**WHAT TO DO**. Return all lines in the material below that contain "Мужские".

** Opening DATA TO USE block **

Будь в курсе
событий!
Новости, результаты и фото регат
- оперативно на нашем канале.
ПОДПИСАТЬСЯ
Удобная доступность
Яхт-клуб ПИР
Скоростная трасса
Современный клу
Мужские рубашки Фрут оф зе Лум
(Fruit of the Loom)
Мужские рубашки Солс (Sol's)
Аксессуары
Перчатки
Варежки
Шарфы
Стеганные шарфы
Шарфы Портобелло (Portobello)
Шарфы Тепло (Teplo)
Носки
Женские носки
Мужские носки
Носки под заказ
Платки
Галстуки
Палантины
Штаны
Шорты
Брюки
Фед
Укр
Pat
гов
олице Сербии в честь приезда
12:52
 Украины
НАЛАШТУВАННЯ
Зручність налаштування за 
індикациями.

** Closing DATA TO USE block **
** Opening DATA TO USE block **

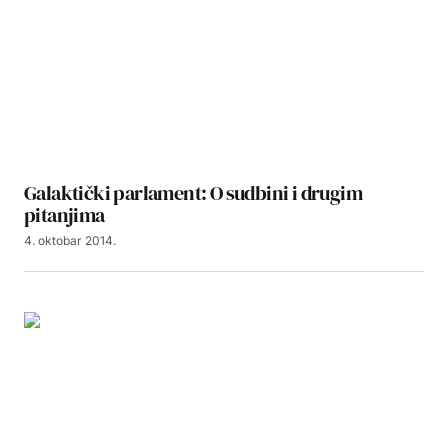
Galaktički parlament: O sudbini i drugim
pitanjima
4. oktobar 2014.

** Closing DATA TO USE block **

**EXERCISE OUTPUT**.
Мужские рубашки Фрут оф зе Лум
Мужские рубашки Солс (Sol's)
Мужские носки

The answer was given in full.